Nut Huggers Apparel Plans To Battle Back Against Bullshit Buc-ee’s Bullying

from the alliteration-before-litigation dept

We’ve written about Buc-ee’s a couple of times recently, given the famed convenience store chain of the south’s aspirations to become the Monster Energy of convenience stores when it comes to nonsense trademark bullying. Buc-ee’s has gone after all kinds of other companies, almost always for the crime of having a cartoon animal in their logos. The company appears to think that it somehow has the exclusive right to such imagery, which is obviously bullshit. Buc-ee’s also appears to not have any concept of parody and parody’s protected status.

But I suppose if anyone is going to fight back against this sort of trademark bullying, it might as well be an underwear company called Nut Huggers. Jarrad Hewett, ownder of Nut Huggers Apparel, said he received a threat letter from Buc-ee’s over his company’s logo.

Hewett said he received the letter weeks after having his most profitable month of sales on record. His company focuses on underwear and apparel, using a patent to redesign the inside of its underwear to accommodate more active people. Hewett said he came up with his logo, which features a cartoon squirrel holding two acorns.

“We went with kind of tongue-in-cheek humor,” said Hewett.

After sinking hundreds of thousands of dollars into his business and finally seeing it succeed, he said he was shocked to get the letter from Buc-ee’s.

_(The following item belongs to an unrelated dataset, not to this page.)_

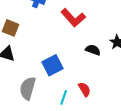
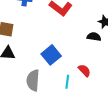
black semicircle: (93, 50) -> (94, 37), moved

Now, according to Hewett, Buc-ee’s made some very familiar claims that his company logo was trademark infringement for using a “cartoon character” with “buck teeth” and that the company must refrain from using such imagery as that, along with “cartoons, rodents, baseball hats, and the colors red, yellow, and brown. Hewett was also instructed to only use front-facing images.”

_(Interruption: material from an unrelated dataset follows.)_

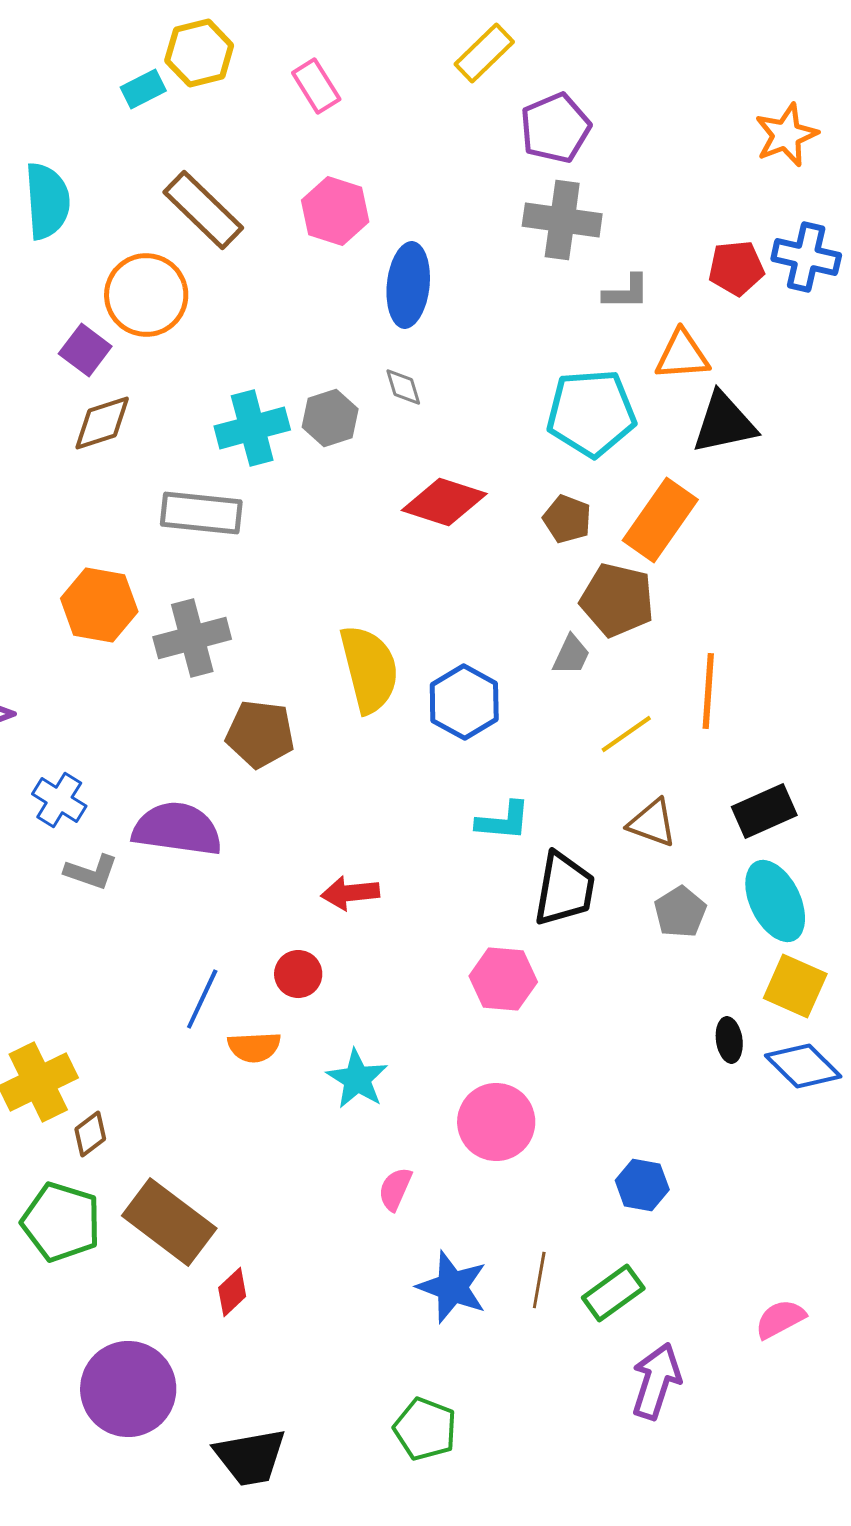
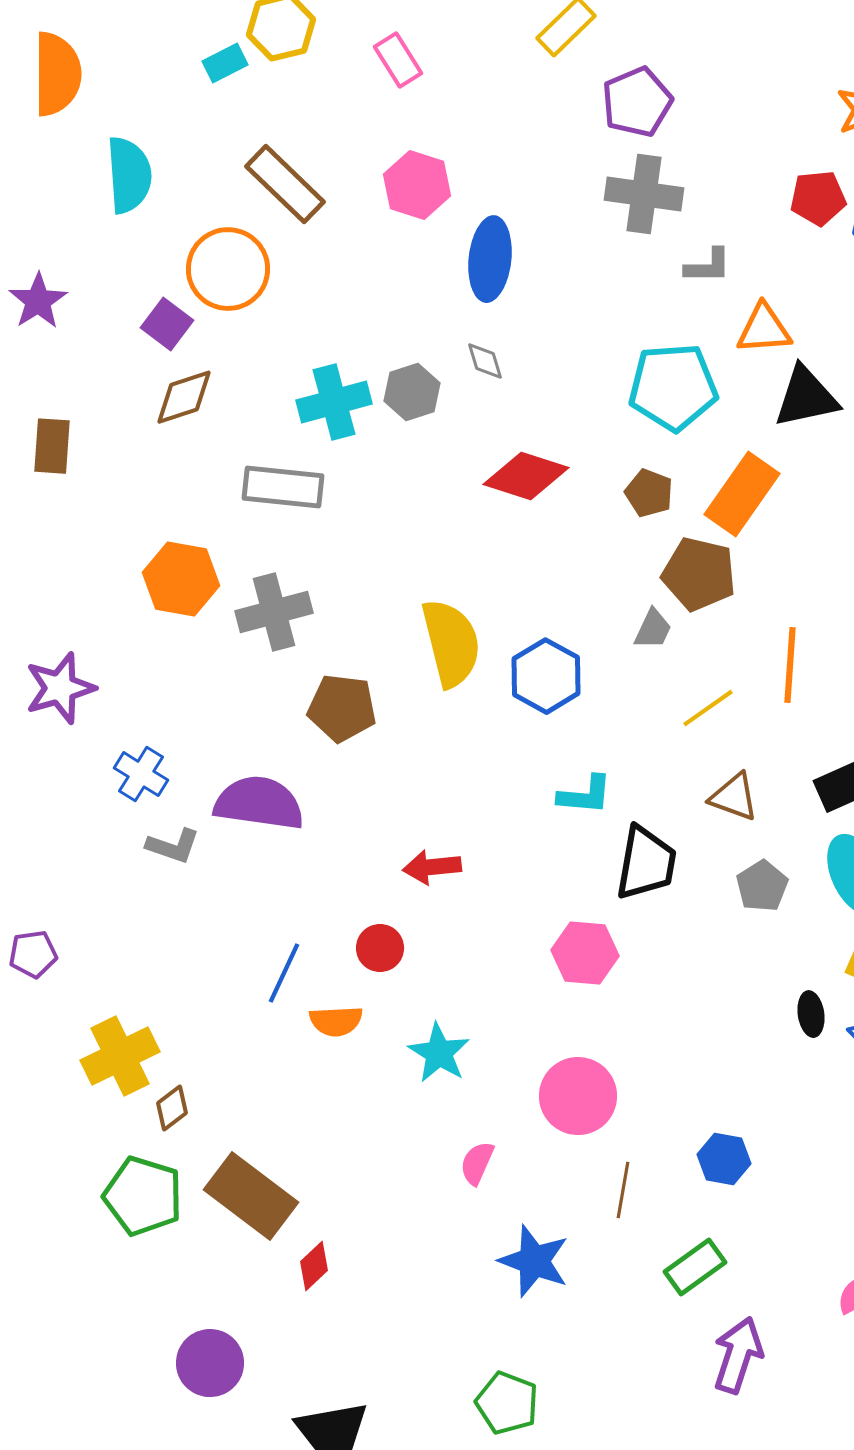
red pentagon: (736, 268) -> (818, 198), moved
brown line: (539, 1280) -> (623, 1190), moved
purple circle: (128, 1389) -> (210, 1363), size x0.7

And that, dear friends, is complete and utter bullshit. Buc-ee’s has no standing to make those general demands. Its trademark affords it no monopoly on those generic types of images. And, to make it all the worse, even after Hewett wrote back agreeing to alter his logo to remove the specific colors Buc-ee’s objected to, Buc-ee’s refused to meet him half way and insisted he comply with every single demand it had made.

And, now, here are the logos in question.

Buc-ee’s:

And Nut Huggers Apparel:

Those are not similar. They’re not the same overall color scheme. They’re not the same animal. Both logos prominently feature the name of each business. They’re not in the same market categories in terms of products. And variations of the Nut Huggers logo aren’t really substantially closer to the Buc-ee’s logo.

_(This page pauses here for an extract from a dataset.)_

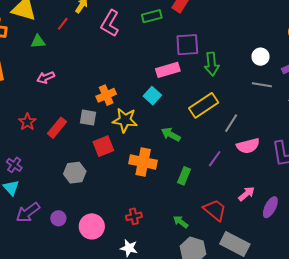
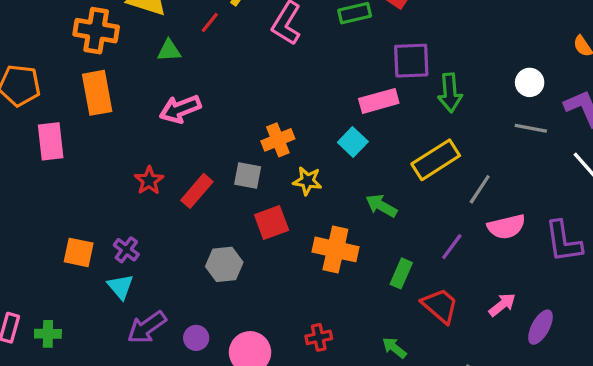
pink arrow: (46, 77) -> (180, 109), size x1.4
yellow star: (125, 120) -> (307, 181), size x0.7
red trapezoid: (215, 210) -> (440, 306), moved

And for those reasons, Hewett plans to fight.

“I think that it’s time that somebody stands up and says, this isn’t right. There’s no infringement here,” said Hewett. “You all don’t have the right to be doing this and take away people’s local livelihoods.”

I fear I may have no choice but to write much more about this in the future, if only because a trademark dispute between a nut-hugging squirrel and a beaver practically writes itself.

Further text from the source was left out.